Just as when White nationalist shot and killed dozens in a Black majority Church, and Trump failed to condemn such violence, it was not unusual for him to condemn the violence in India, during his visit.

The strength of secular democracies, like the United States and India, is that they theoretically grant the full rights of citizenship to anyone who subscribes to ideas about human life and flourishing that transcend religious and ethnic divides. But in this age of extreme inequality and growing tribalism, we are beginning to lose our grip on the American—and, perhaps, the Indian—Idea. As Orwell told us, this descent into unreason is at the core of nationalist fervor.

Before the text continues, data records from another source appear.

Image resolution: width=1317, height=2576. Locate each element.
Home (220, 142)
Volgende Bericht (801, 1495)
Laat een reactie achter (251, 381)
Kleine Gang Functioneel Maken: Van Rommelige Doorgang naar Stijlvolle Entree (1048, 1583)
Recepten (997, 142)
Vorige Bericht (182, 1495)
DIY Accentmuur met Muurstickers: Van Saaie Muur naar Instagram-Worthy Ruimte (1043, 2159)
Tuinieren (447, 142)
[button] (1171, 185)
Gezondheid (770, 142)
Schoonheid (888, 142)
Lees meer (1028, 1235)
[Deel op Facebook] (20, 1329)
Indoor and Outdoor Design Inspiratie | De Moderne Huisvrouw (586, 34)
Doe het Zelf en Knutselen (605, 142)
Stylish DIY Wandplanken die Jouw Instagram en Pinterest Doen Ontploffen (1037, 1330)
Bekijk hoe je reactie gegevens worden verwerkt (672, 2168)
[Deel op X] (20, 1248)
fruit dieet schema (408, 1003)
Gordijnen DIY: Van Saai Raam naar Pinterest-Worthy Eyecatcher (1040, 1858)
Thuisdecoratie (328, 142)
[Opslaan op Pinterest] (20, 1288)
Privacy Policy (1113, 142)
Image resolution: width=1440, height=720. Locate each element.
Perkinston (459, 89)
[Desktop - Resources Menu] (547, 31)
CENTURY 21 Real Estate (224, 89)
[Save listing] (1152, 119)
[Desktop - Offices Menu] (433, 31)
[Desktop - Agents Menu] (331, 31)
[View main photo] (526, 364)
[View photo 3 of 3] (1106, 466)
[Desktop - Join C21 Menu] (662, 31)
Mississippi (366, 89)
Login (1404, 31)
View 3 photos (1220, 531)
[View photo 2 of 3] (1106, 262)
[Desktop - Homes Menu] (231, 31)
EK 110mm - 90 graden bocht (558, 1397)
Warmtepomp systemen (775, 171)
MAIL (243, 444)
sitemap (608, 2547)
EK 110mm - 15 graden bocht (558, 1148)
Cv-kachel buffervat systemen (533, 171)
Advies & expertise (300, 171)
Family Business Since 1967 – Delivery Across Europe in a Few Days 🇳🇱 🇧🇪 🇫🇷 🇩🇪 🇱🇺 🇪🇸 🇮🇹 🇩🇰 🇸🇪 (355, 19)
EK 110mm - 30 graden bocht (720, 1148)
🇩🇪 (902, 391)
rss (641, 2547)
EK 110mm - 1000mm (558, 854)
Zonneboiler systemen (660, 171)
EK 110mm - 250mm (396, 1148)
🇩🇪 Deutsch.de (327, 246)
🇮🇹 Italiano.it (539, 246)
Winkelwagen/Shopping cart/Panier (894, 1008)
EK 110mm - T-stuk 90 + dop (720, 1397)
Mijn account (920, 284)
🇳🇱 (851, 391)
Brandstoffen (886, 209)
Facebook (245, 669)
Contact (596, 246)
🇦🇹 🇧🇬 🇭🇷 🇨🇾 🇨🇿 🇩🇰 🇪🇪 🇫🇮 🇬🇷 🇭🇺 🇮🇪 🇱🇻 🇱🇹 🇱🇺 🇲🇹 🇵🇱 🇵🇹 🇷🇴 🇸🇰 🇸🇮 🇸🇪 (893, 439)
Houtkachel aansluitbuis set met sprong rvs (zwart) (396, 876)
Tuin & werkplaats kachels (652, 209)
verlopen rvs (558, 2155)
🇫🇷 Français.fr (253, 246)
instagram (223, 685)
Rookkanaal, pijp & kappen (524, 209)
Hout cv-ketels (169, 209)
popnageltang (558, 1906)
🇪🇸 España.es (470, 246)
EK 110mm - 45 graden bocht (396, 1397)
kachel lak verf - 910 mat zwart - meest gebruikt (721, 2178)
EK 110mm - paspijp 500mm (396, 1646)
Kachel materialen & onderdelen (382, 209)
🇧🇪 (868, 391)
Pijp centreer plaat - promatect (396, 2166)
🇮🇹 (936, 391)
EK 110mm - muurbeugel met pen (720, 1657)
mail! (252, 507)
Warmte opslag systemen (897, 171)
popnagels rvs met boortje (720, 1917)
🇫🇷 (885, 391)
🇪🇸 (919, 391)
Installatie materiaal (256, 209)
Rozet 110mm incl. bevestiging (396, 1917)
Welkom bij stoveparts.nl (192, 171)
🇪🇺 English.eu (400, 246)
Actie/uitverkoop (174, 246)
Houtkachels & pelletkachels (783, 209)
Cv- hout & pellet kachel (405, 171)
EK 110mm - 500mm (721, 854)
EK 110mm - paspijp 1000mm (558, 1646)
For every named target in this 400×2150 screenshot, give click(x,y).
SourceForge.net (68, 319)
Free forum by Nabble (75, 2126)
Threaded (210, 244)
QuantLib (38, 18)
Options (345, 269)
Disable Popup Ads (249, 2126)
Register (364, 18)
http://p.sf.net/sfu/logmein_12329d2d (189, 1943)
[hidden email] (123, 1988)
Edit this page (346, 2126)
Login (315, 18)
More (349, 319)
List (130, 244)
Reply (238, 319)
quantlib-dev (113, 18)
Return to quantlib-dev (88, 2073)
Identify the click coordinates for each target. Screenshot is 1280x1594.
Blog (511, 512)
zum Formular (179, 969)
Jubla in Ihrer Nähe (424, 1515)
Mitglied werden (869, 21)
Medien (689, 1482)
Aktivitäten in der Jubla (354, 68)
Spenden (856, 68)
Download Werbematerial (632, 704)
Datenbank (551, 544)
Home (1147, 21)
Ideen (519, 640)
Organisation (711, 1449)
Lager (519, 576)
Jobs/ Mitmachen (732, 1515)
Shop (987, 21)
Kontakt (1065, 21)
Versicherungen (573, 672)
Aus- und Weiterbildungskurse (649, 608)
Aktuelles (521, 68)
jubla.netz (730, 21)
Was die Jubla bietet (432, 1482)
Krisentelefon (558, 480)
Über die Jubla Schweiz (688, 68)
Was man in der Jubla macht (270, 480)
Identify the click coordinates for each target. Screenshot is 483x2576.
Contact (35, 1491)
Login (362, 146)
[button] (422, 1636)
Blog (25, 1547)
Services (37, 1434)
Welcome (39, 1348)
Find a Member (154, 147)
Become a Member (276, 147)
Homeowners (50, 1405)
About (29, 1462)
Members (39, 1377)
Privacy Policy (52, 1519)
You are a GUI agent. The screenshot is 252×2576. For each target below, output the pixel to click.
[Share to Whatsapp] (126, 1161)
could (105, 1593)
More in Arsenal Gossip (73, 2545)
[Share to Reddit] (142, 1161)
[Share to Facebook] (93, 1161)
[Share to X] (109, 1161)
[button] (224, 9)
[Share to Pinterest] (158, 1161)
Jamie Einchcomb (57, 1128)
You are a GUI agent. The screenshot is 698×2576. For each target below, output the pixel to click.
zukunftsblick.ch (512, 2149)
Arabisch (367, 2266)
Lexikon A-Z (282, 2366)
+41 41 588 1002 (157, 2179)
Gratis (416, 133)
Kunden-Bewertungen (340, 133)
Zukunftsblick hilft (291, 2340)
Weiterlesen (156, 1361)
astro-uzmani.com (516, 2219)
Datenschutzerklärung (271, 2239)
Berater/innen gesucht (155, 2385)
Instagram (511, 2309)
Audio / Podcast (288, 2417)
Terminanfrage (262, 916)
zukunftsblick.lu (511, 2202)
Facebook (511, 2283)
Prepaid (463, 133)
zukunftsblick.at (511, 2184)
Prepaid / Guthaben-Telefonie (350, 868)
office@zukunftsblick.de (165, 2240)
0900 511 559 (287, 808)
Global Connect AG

But these visits are not just about theatrics and atmospherics. They are also about forcing a change in American leaders’ general approach to India.

Trump wanted to show people in the US that he was hugely popular abroad and that he was capable of negotiating good deals out of a country he once described as the “king of tariffs”.

On the other hand, the Indian PM desperately needed some good headlines after being under the spotlight due to his controversial decision to revoke Kashmir’s autonomy and the ongoing protests against his new citizenship law. In the end, both leaders had their wishes fulfilled despite not achieving much that would benefit either country and the peoples of these two great nations.